__WHAT YOU ARE ASKED TO DO__: Only a number is wanted here. Tally the lines of the data that contain "partie".

__Stored records__:
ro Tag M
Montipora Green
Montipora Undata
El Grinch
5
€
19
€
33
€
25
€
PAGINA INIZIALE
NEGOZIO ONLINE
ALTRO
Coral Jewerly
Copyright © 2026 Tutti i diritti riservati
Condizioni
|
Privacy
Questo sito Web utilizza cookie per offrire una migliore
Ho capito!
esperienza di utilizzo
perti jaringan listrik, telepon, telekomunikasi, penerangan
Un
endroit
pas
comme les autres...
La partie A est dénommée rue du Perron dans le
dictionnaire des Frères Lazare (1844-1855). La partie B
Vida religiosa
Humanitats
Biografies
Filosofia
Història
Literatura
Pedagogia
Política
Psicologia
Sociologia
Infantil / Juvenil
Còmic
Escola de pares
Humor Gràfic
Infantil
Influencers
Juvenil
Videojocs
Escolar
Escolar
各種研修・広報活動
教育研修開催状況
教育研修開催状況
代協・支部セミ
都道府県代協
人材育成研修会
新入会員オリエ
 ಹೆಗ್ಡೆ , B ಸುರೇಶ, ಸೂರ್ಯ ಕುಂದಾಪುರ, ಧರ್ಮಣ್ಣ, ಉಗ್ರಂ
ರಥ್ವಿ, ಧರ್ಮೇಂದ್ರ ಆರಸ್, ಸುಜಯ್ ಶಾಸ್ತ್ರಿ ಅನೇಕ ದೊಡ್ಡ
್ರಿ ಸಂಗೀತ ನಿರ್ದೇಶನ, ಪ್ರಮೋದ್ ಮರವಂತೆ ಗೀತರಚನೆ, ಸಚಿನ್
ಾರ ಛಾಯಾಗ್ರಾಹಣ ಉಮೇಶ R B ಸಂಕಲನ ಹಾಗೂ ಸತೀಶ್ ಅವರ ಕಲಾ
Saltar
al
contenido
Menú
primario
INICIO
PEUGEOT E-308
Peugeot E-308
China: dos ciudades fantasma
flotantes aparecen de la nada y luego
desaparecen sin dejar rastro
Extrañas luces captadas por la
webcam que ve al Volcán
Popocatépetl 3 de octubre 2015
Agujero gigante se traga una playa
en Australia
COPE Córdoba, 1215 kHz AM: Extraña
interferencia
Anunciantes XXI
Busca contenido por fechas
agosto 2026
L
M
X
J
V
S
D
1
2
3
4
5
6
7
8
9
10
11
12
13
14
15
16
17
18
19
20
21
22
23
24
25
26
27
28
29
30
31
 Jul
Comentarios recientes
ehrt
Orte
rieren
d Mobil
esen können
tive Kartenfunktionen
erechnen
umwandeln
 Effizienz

__OUTPUT FOR THIS EXERCISE__: 2